Shop Class by Russ Reynolds:
This class focused on the general safety procedure for the Machine Shop. We also learned how to properly use a drill press, band saw, and surface grinder. Much to my surprise, tapping the hole in the plastic practice piece proved to be the most difficult part of the class!
I grew up in Eden Prairie, Minnesota and attend the College of Saint Benedict in Saint Joseph, MN. I will be a senior Applied Physics and Numerical Computation double major this fall. I first got interested in physics when I toured a laser company in the Twin Cities. During the school year, I work for the St. John’s wrestling team and the Admissions Office as a Tour Guide. I participate in different programs such as MapCores, Orientation, Companions on a Journey, and Benedictine Friends. Last year I had an awesome internship in the Sustainability Office at St. Bens that lead me to a May term study abroad experience in Ecuador.

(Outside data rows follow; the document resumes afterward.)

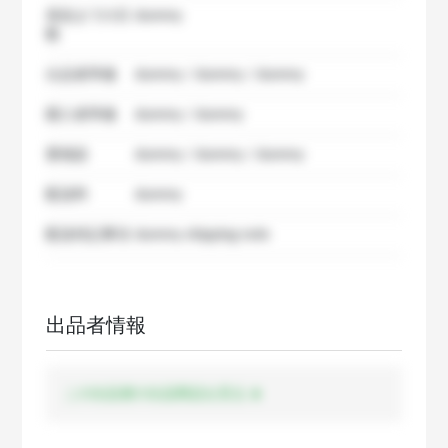
発送までの日
dummy
数
出品者準備
dummy / dummy / dummy
購入者準備
dummy / dummy
要相談
dummy / dummy / dummy
配送料
dummy
配送特記事項
dummy shipping note
出品者情報
この出品者の出品商品を見る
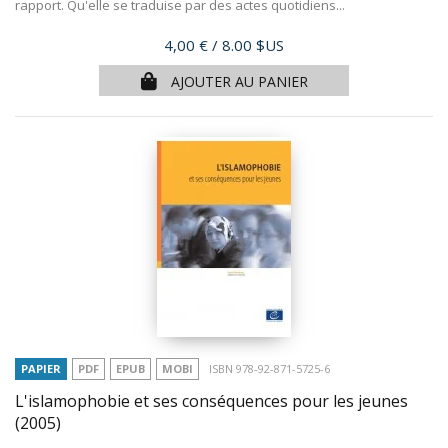
rapport. Qu'elle se traduise par des actes quotidiens...
Prix
4,00 €
/ 8.00 $US
AJOUTER AU PANIER
PAPIER
PDF
EPUB
MOBI
ISBN 978-92-871-5725-6
L'islamophobie et ses conséquences pour les jeunes
(2005)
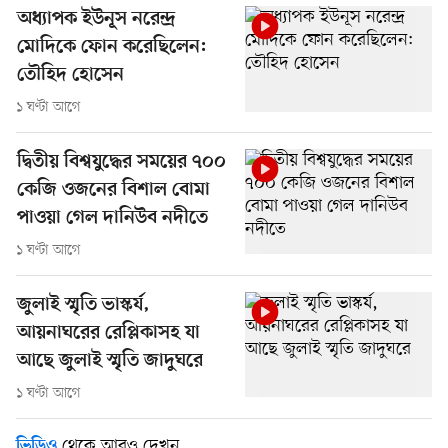
অধ্যাপক ইউনূস নরেন্দ্র
মোদিকে ফোন করেছিলেন:
তৌহিদ হোসেন
১ ঘণ্টা আগে
দ্বিতীয় বিশ্বযুদ্ধের সময়ের ৭০০
কেজি ওজনের বিশাল বোমা
পাওয়া গেল দানিউব নদীতে
১ ঘণ্টা আগে
জুলাই স্মৃতি ভাস্কর্য,
আয়নাঘরের রেপ্লিকাসহ যা
আছে জুলাই স্মৃতি জাদুঘরে
১ ঘণ্টা আগে
থেকে আরও দেখুন
ভিডিও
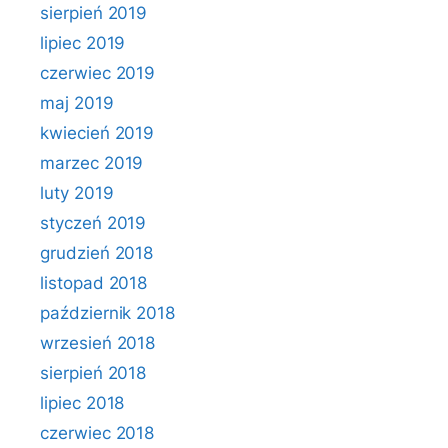
sierpień 2019
lipiec 2019
czerwiec 2019
maj 2019
kwiecień 2019
marzec 2019
luty 2019
styczeń 2019
grudzień 2018
listopad 2018
październik 2018
wrzesień 2018
sierpień 2018
lipiec 2018
czerwiec 2018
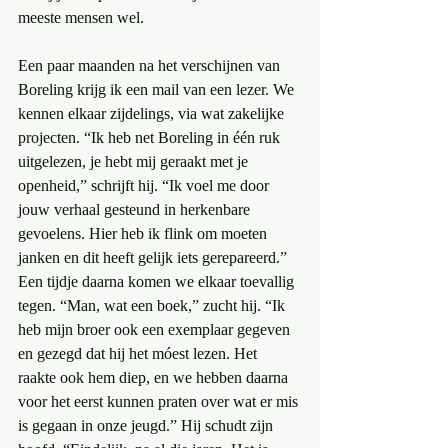
meeste mensen wel.
Een paar maanden na het verschijnen van 
Boreling krijg ik een mail van een lezer. We 
kennen elkaar zijdelings, via wat zakelijke 
projecten. “Ik heb net Boreling in één ruk 
uitgelezen, je hebt mij geraakt met je 
openheid,” schrijft hij. “Ik voel me door 
jouw verhaal gesteund in herkenbare 
gevoelens. Hier heb ik flink om moeten 
janken en dit heeft gelijk iets gerepareerd.” 
Een tijdje daarna komen we elkaar toevallig 
tegen. “Man, wat een boek,” zucht hij. “Ik 
heb mijn broer ook een exemplaar gegeven 
en gezegd dat hij het móest lezen. Het 
raakte ook hem diep, en we hebben daarna 
voor het eerst kunnen praten over wat er mis 
is gegaan in onze jeugd.” Hij schudt zijn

I want to give a huge thank you to the people who made this summer such a wonderful experience. I want to thank Dr. Carlos Trallero for taking me on to his research team. I especially want to thank Stefan Zigo for helping me and working with me the entire summer. He was a fabulous mentor and never got sick of my questions! I want to thank the rest of Carlos’s group for being fun and helpful when I had questions, Larry Weaver and Kristan Corwin for organizing this program, the JRM support staff for keeping everything working smoothly, the other REU students for helping me when I had questions and keeping the summer entertaining, and the NSF for the grant that gave me this amazing research experience.